**PROBLEM:** For each entry, return the text exactly and omit any image.

**DATA EXTRACT:**

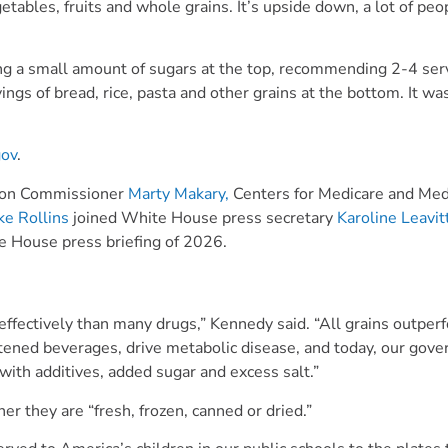
ables, fruits and whole grains. It’s upside down, a lot of peop
ng a small amount of sugars at the top, recommending 2-4 ser
ings of bread, rice, pasta and other grains at the bottom. It wa
gov
.
tion Commissioner
Marty Makary,
Centers for Medicare and Med
ke Rollins
joined White House press secretary
Karoline Leavit
ite House press briefing of 2026.
 effectively than many drugs,” Kennedy said. “All grains outper
tened beverages, drive metabolic disease, and today, our gov
with additives, added sugar and excess salt.”
er they are “fresh, frozen, canned or dried.”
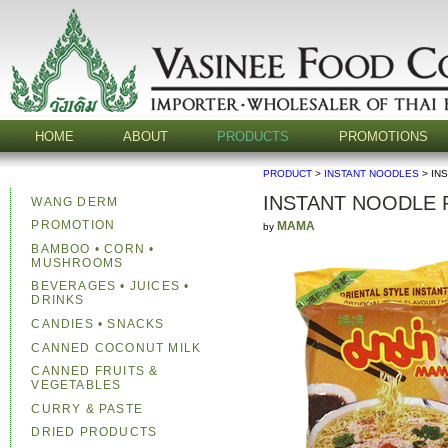
HOME
ABOUT
PRODUCTS
PROMOTIONS
PRODUCT
>
INSTANT NOODLES
> IN
INSTANT NOODLE
WANG DERM
PROMOTION
MAMA
by
BAMBOO • CORN •
MUSHROOMS
BEVERAGES • JUICES •
DRINKS
CANDIES • SNACKS
CANNED COCONUT MILK
CANNED FRUITS &
VEGETABLES
CURRY & PASTE
DRIED PRODUCTS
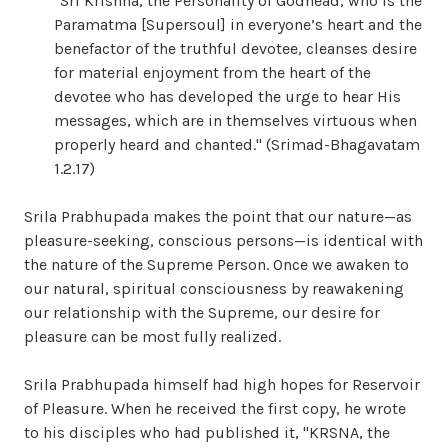
"Sri Krishna, the Personality of Godhead, who is the
Paramatma [Supersoul] in everyone’s heart and the
benefactor of the truthful devotee, cleanses desire
for material enjoyment from the heart of the
devotee who has developed the urge to hear His
messages, which are in themselves virtuous when
properly heard and chanted." (Srimad-Bhagavatam
1.2.17)
Srila Prabhupada makes the point that our nature—as
pleasure-seeking, conscious persons—is identical with
the nature of the Supreme Person. Once we awaken to
our natural, spiritual consciousness by reawakening
our relationship with the Supreme, our desire for
pleasure can be most fully realized.
Srila Prabhupada himself had high hopes for Reservoir
of Pleasure. When he received the first copy, he wrote
to his disciples who had published it, "KRSNA, the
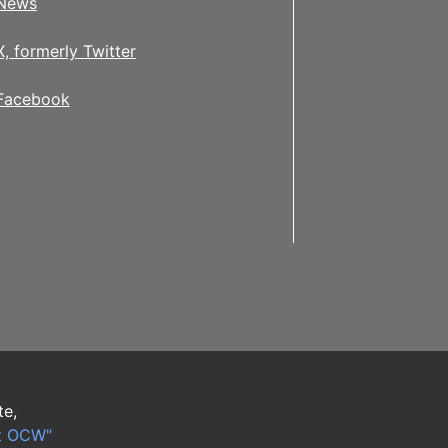
News
X, formerly Twitter
Facebook
te,
t OCW"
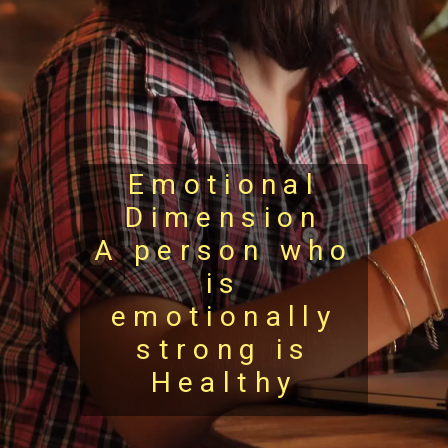
Emotional
Dimension
A person who
is
emotionally
strong is
Healthy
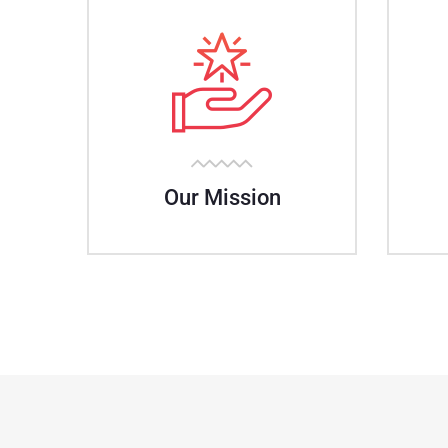
Our Mission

**REPLY:**
ables, fruits and whole grains. It’s upside down, a lot of peop
ng a small amount of sugars at the top, recommending 2-4 ser
ings of bread, rice, pasta and other grains at the bottom. It wa
gov
.
tion Commissioner
Marty Makary,
Centers for Medicare and Med
ke Rollins
joined White House press secretary
Karoline Leavit
ite House press briefing of 2026.
 effectively than many drugs,” Kennedy said. “All grains outper
tened beverages, drive metabolic disease, and today, our gov
with additives, added sugar and excess salt.”
er they are “fresh, frozen, canned or dried.”
HOME
ABOUT
PRODUCTS
PROMOTIONS
PRODUCT
>
INSTANT NOODLES
> IN
INSTANT NOODLE
WANG DERM
PROMOTION
MAMA
by
BAMBOO • CORN •
MUSHROOMS
BEVERAGES • JUICES •
DRINKS
CANDIES • SNACKS
CANNED COCONUT MILK
CANNED FRUITS &
VEGETABLES
CURRY & PASTE
DRIED PRODUCTS
"Sri Krishna, the Personality of Godhead, who is the
Paramatma [Supersoul] in everyone’s heart and the
benefactor of the truthful devotee, cleanses desire
for material enjoyment from the heart of the
devotee who has developed the urge to hear His
messages, which are in themselves virtuous when
properly heard and chanted." (Srimad-Bhagavatam
1.2.17)
Srila Prabhupada makes the point that our nature—as
pleasure-seeking, conscious persons—is identical with
the nature of the Supreme Person. Once we awaken to
our natural, spiritual consciousness by reawakening
our relationship with the Supreme, our desire for
pleasure can be most fully realized.
Srila Prabhupada himself had high hopes for Reservoir
of Pleasure. When he received the first copy, he wrote
to his disciples who had published it, "KRSNA, the
News
X, formerly Twitter
Facebook
te,
t OCW"
Emotional
Dimension
A person who
is
emotionally
strong is
Healthy
Our Mission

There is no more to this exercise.